L’immigration est le sujet phare de Nicolas Sarkozy, tant sur la scène nationale qu’européenne. «Etablir un pacte européen pour l’immigration est la priorité numéro un de la présidence française», explique Lionel Rinuy, chef du secteur de l’espace judiciaire au SGAE (secrétariat général des affaires européennes), organe de liaison entre les ministères. En septembre 2006, en marge d’une réunion des ministres du Sud de l’UE à Madrid, le président Sarkozy, alors ministre de l’Intérieur, a lancé l’idée de mutualiser les efforts en matière de lutte contre l’immigration clandestine. «Quand un pays régularise, il régularise pour lui mais aussi pour tous les autres pays de l’espace Schengen.»
Ce pacte commun de l’immigration sera au coeur des discussions en 2008. Brice Hortefeux, ministre de l’Immigration, pilote le dossier, sous contrôle de l’Elysée.
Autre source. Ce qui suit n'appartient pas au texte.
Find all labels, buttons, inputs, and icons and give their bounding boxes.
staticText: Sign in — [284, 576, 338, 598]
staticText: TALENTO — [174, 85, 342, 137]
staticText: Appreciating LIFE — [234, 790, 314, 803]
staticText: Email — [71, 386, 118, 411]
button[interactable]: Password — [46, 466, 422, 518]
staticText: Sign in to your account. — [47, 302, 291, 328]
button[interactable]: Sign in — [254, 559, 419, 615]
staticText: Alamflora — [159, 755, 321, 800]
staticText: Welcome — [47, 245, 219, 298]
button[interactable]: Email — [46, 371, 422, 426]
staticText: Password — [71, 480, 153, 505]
Il fait partie du pôle «Justice, affaires intérieures» (JAI) des politiques européennes discutées à Bruxelles. Depuis l’arrivée de Nicolas Sarkozy à l’Elysée, la JAI européenne est répartie entre trois ministères contre deux auparavant : le ministère de l’Intérieur, le ministère de la Justice et le nouveau ministère de l’Immigration. Tous trois sont actuellement en pleine restructuration administrative. Difficile dans ces conditions de définir une position commune.
En matière de coopération policière européenne, c’est Nicolas Quillet qui prépare la présidence française de 2008, au ministère de l’Intérieur. Depuis le 10 septembre 2007, il dirige un groupe de travail de cinq personnes. Ancien collaborateur de Nicolas Sarkozy, place Beauvau, le préfet Nicolas Quillet a l’appui de l’Elysée.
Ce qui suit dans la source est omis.